EHC started work in late 2012 and is on schedule to finish in the fourth quarter of 2014. EHC started its part of the project with excavation of the first pond. Part of the excavated material was then used for embankment material to build up the road. The work started on the south end with the eastbound lanes and then EHC switched the traffic pattern to work on the westbound lanes. Once that was complete the contractor excavated the other pond.
In order to meet the FDOT’s structural requirements for the subgrade under the roadway, EHC crushed and mixed in shell material excavated from one of the ponds, said EHC President Jeff Hunt.
Since EHC had a large volume of dirt that needed to be moved from the site quickly, the contractor used Hitachi 450 and 800 excavators on the Pine Island road project. The larger excavators were beneficial in removing the large amount of dirt in a timely manner, said EHC Vice President Tony Hamilton.
In addition to using the excavated material to help build up the road, EHC was also able to find a use for the over 100,000 cubic yards of excess dirt from the project. Just down the road construction was starting on a new Sam’s Club, and the project needed the exact amount of dirt EHC had left over from its Pine Island Road project. Because the area has limited fill and it can be very expensive to transport dirt, EHC had the perfect solution.

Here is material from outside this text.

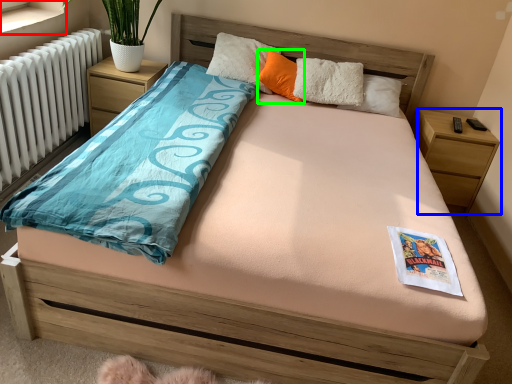 Question: Which object is the farthest from window sill (highlighted by a red box)? Choose among these: nightstand (highlighted by a blue box) or pillow (highlighted by a green box).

EHC was able to win the bid to provide the material the Sam’s Club project site needed and was able to save the project contractor R.A. Rogers several hundreds of thousands of dollars in trucking costs. In addition to saving trucking costs by transferring the material a much shorter distance than if it had to come from a fill pit, Hunt says reusing the material also minimized the amount of truck traffic traveling on Pine Island Road.
Working on two projects and transferring the excess dirt between the jobs was no simple task. EHC estimated it transferred 140,000 cubic yards of dirt in 7,500 truck loads over the course of less than two months, according to Hamilton. The larger Hitachi excavators and a well thought out excavation schedule allowed EHC to load the dirt as it was being excavated right into the dump trucks which then took it over to the Sam’s Club jobsite.
Coordination between the two projects was a daily task. EHC had a foreman on each project and a superintendent who was communicating with both foremen and the onsite management on both projects each day. Coordination plans included schedules, traffic shifts and working with the various other trades on each jobsite.